As to its exception, "(t)he Agency submits only that the Arbitrator
has reached a clearly erroneous conclusion of law in ordering the
written reprimand be removed from the grievant's record. This
conclusion is in error because the Arbitrator failed to recognize that
the letter of reprimand was issued in large part as a result of the
AWOL." In support, the Agency principally argues that "(t)he Arbitrator
treated the letter of reprimand as having been issued solely for the
grievant's failure to follow a direct order of supervisor Allen. . . .
The Arbitrator has overlooked, however, the other basis for the letter
of reprimand, which was the charge of AWOL itself."
The Authority concludes that the exception provides no basis for
finding the award deficient. Contrary to the assertion of the Agency,
the Arbitrator did not treat the reprimand as having been issued solely
for the grievant's failure to follow a direct order. Rather, the
Arbitrator expressly stated that the reprimand was "based primarily on
the grievant's failure to follow a 'direct order,'" and in his
discussion the Arbitrator accordingly focused on the primary basis for
the reprimand and based his ruling upon "the totality of the evidence."

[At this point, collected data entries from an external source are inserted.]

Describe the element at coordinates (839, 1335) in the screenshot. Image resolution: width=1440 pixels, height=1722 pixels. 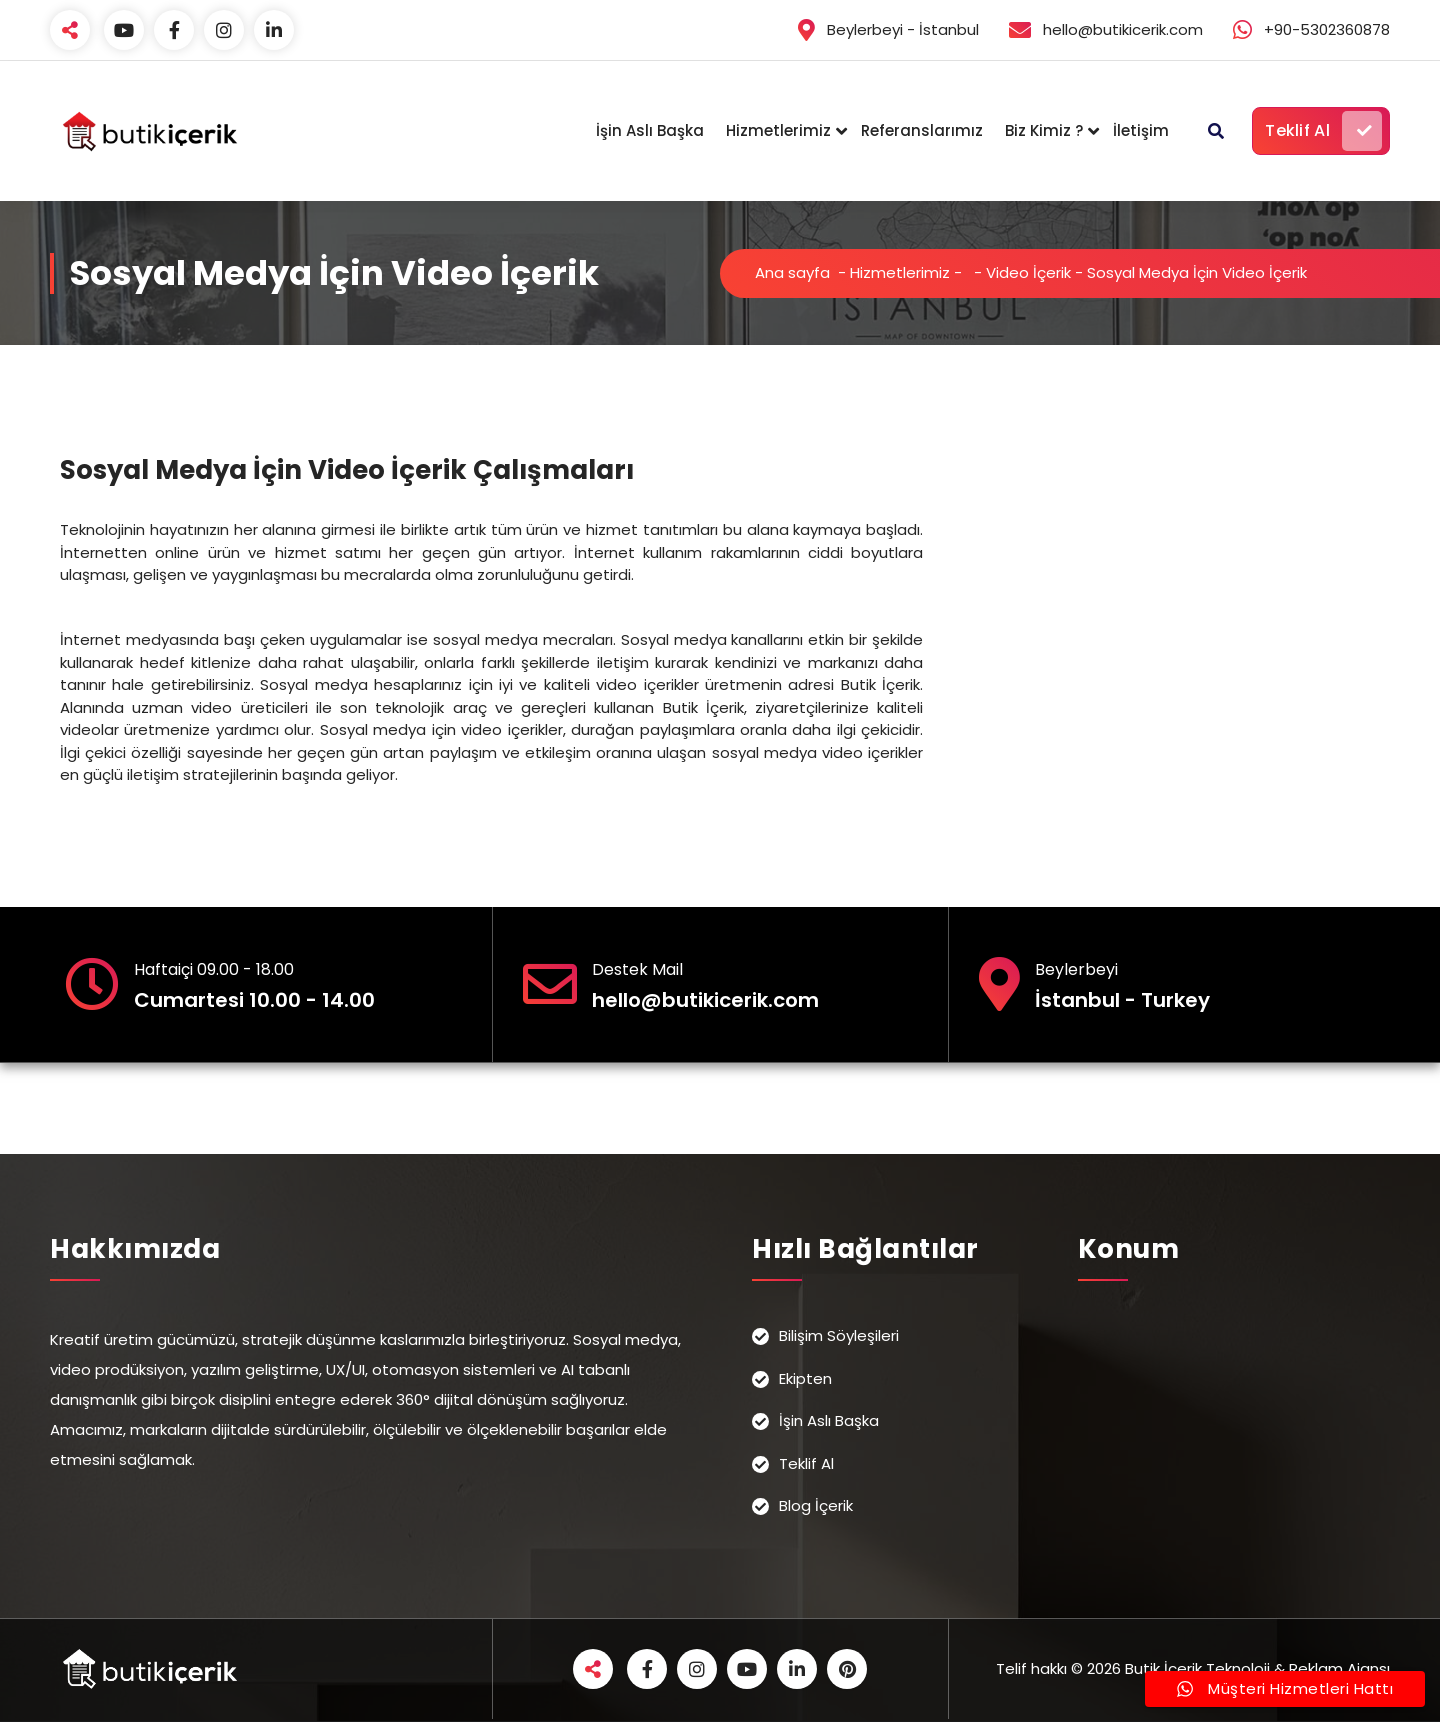
I see `Bilişim Söyleşileri` at that location.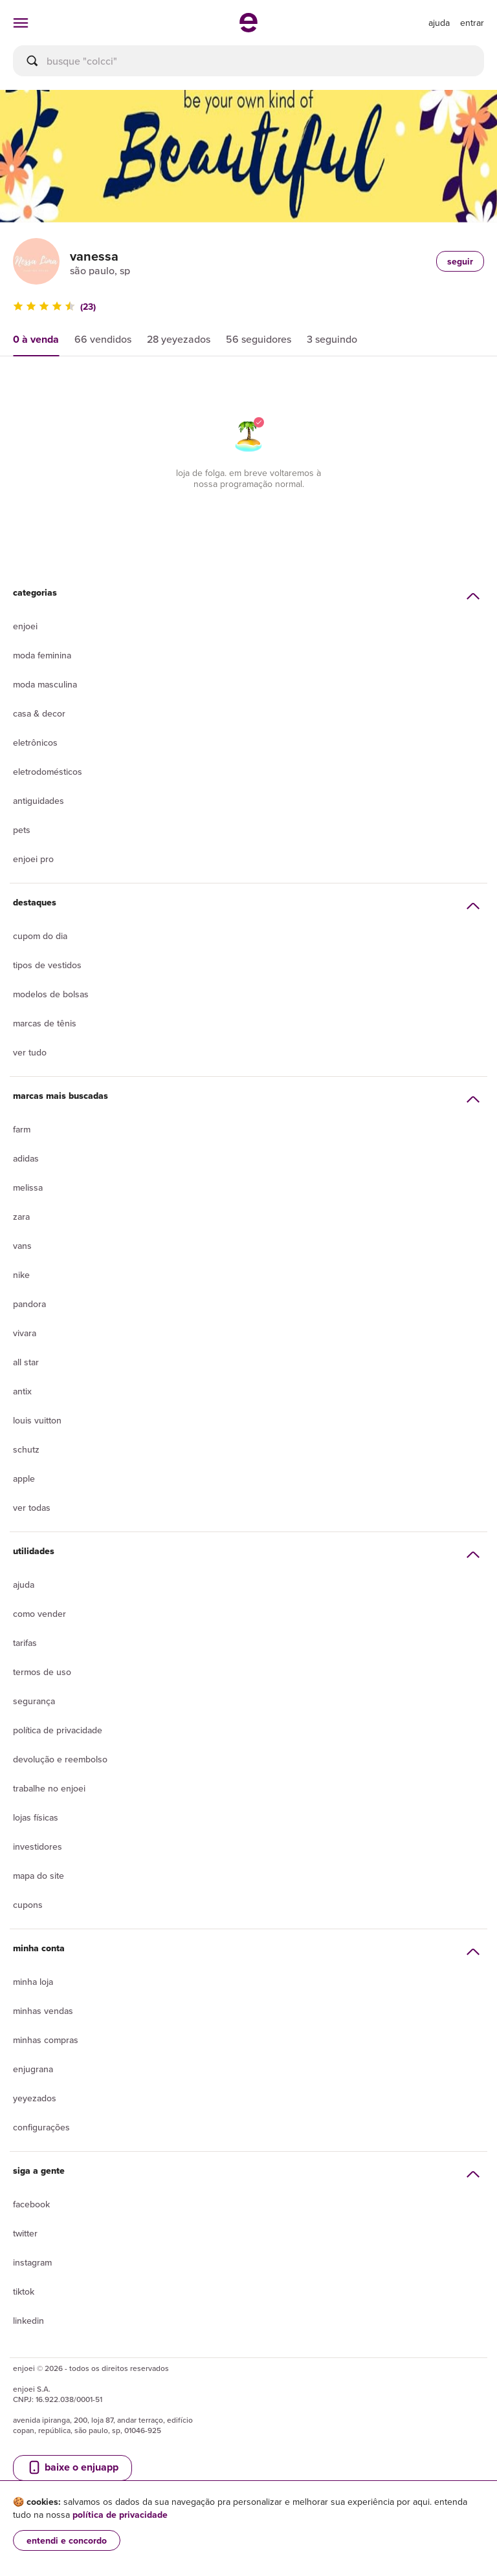 The width and height of the screenshot is (497, 2576). I want to click on Eletrodomésticos, so click(47, 771).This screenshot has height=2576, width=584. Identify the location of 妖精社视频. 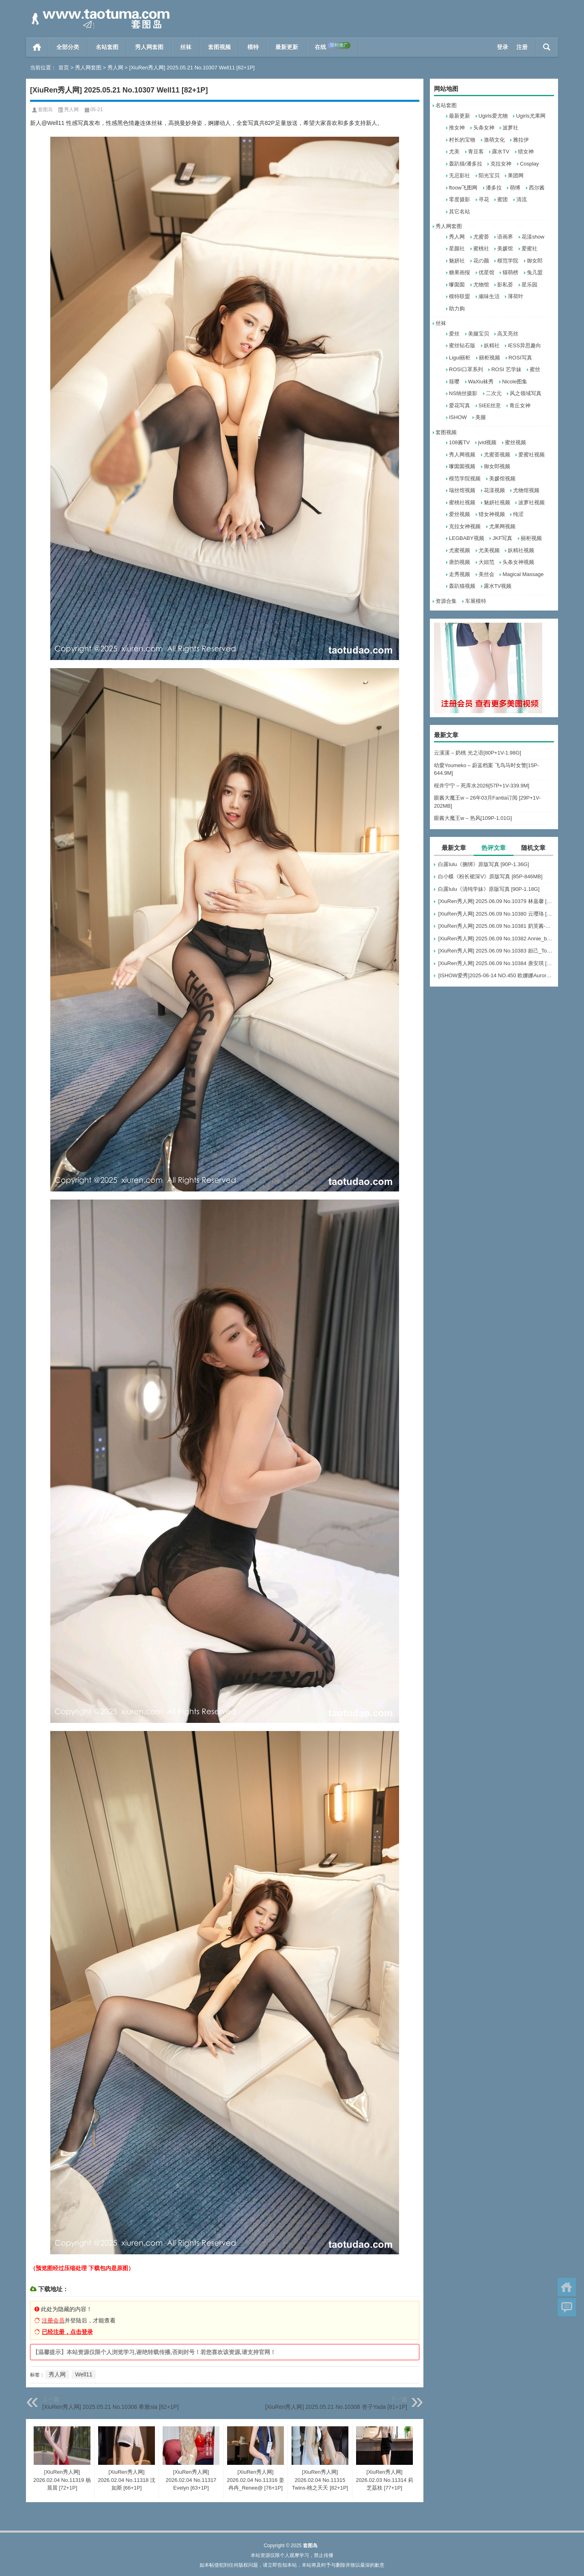
(521, 550).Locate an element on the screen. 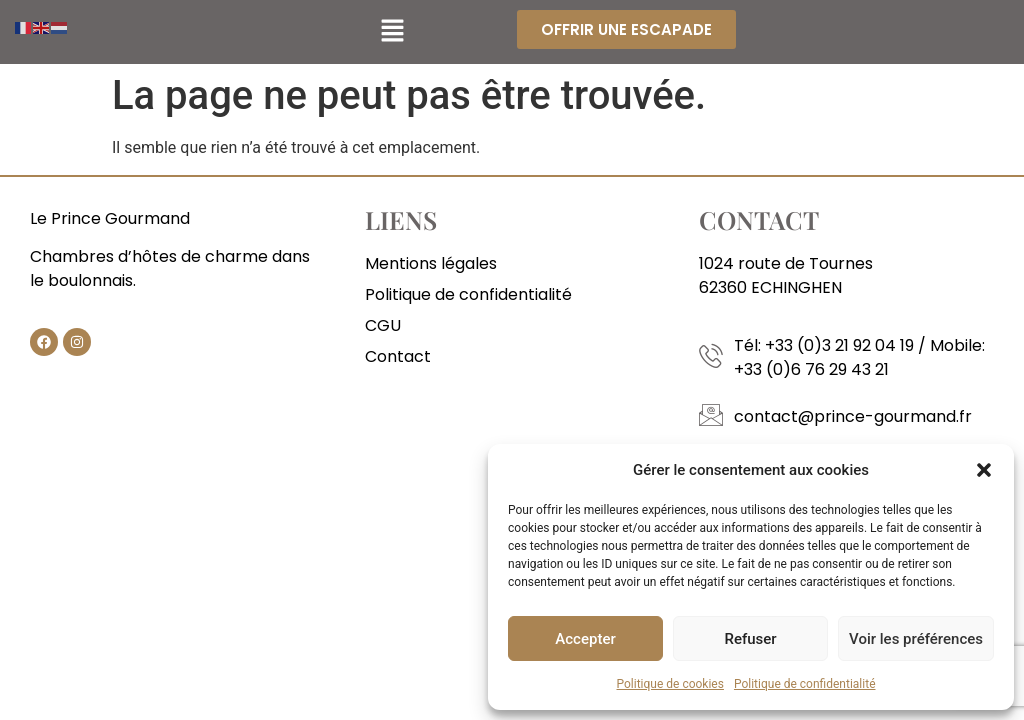 This screenshot has height=720, width=1024. Voir les préférences is located at coordinates (916, 639).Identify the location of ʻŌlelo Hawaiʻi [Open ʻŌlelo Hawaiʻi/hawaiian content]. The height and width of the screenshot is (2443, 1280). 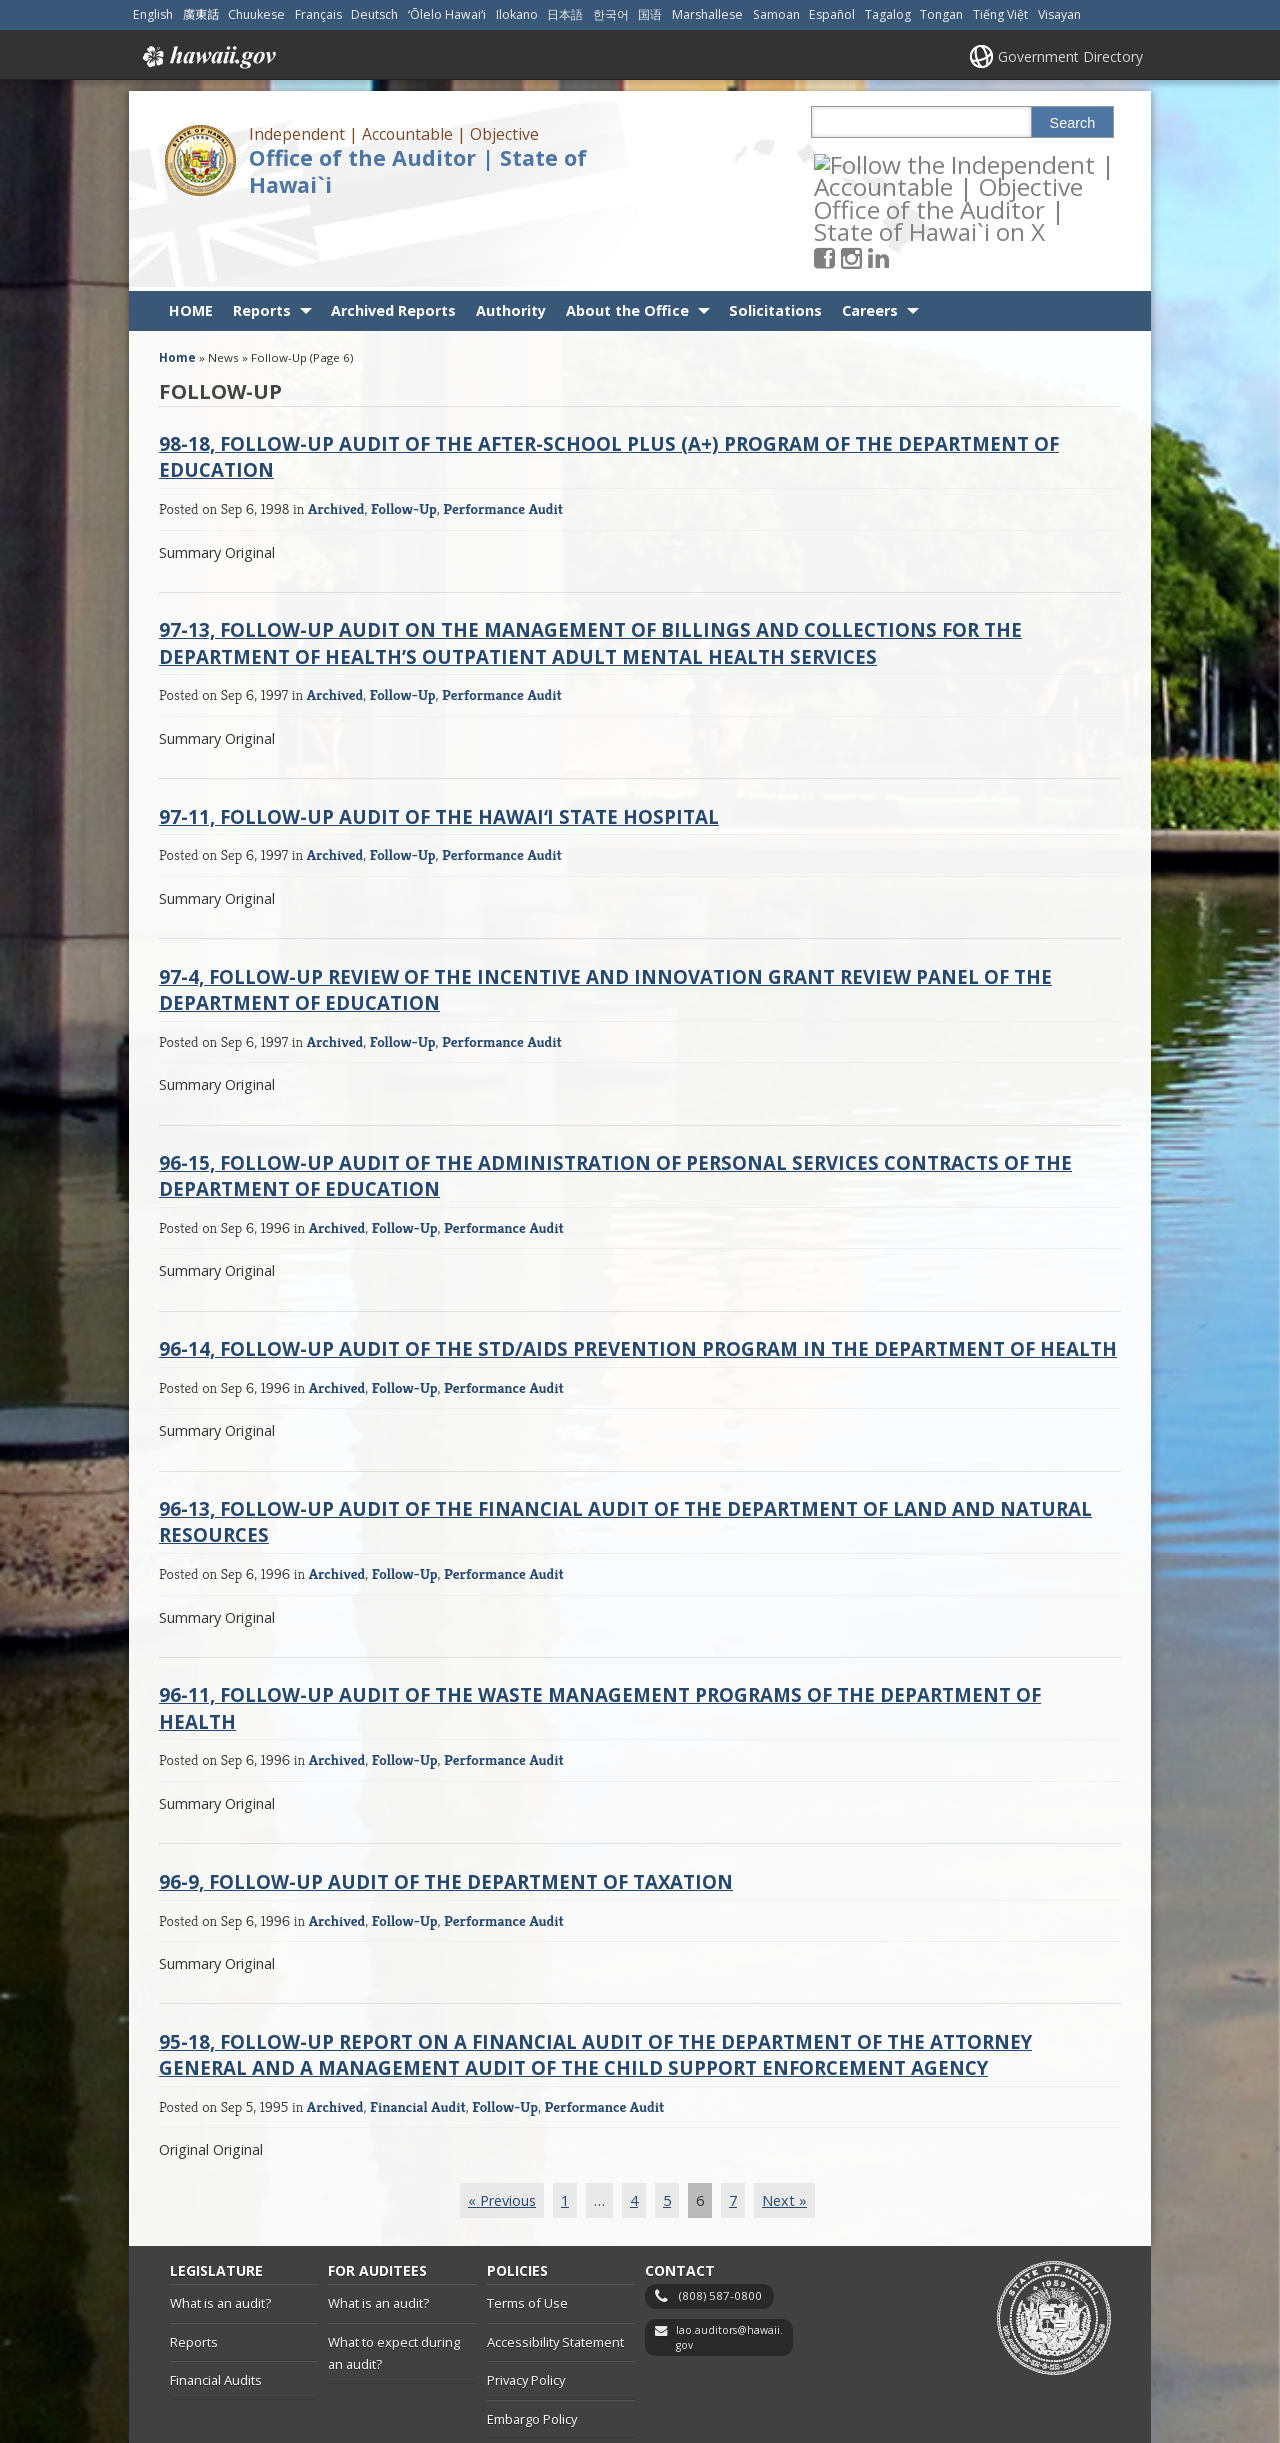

The fact that the Arbitrator did not specifically mention the AWOL basis
of the reprimand in his discussion accompanying the award does not
establish that he did not consider it. See Immigration and
Naturalization Service and American Federation of Government Employees,
AFL-CIO, 8 FLRA No. 53 (1982) at 2. The Agency similarly argues that
the award is arbitrary because it was inherently illogical for the
Arbitrator to deny the AWOL grievance while sustaining the reprimand
grievance. However, the issues of the two grievances were different,
and therefore the denial of the AWOL grievance has in no manner been
shown to be inconsistent with sustaining the reprimand grievance.
Accordingly, the exception is denied.
Issued, Washington, D.C., June 13, 1983
Barbara J. Mahone, Chairman
Ronald W. Haughton, Member
Henry B. Frazier III, Member
FEDERAL LABOR RELATIONS AUTHORITY
--------------- FOOTNOTES$ ---------------
/1/ The Union filed an opposition which was untimely and therefore
has not been considered by the Authority.